Exactly as written, print out each entry in the data, with no pictures.

[Transcribed page contents]
▼
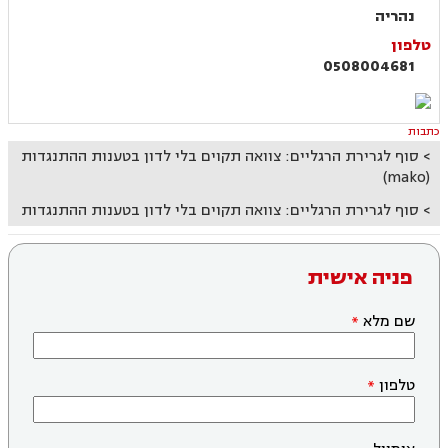
נהריה
טלפון
0508004681
כתבות
סוף לגרירת הרגליים: צוואה תקוים בלי לדון בטענות ההתנגדות
(mako)
סוף לגרירת הרגליים: צוואה תקוים בלי לדון בטענות ההתנגדות
פניה אישית
שם מלא
טלפון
▲
* _Answer section_:
נהריה
טלפון
0508004681
כתבות
סוף לגרירת הרגליים: צוואה תקוים בלי לדון בטענות ההתנגדות
(mako)
סוף לגרירת הרגליים: צוואה תקוים בלי לדון בטענות ההתנגדות
פניה אישית
שם מלא
טלפון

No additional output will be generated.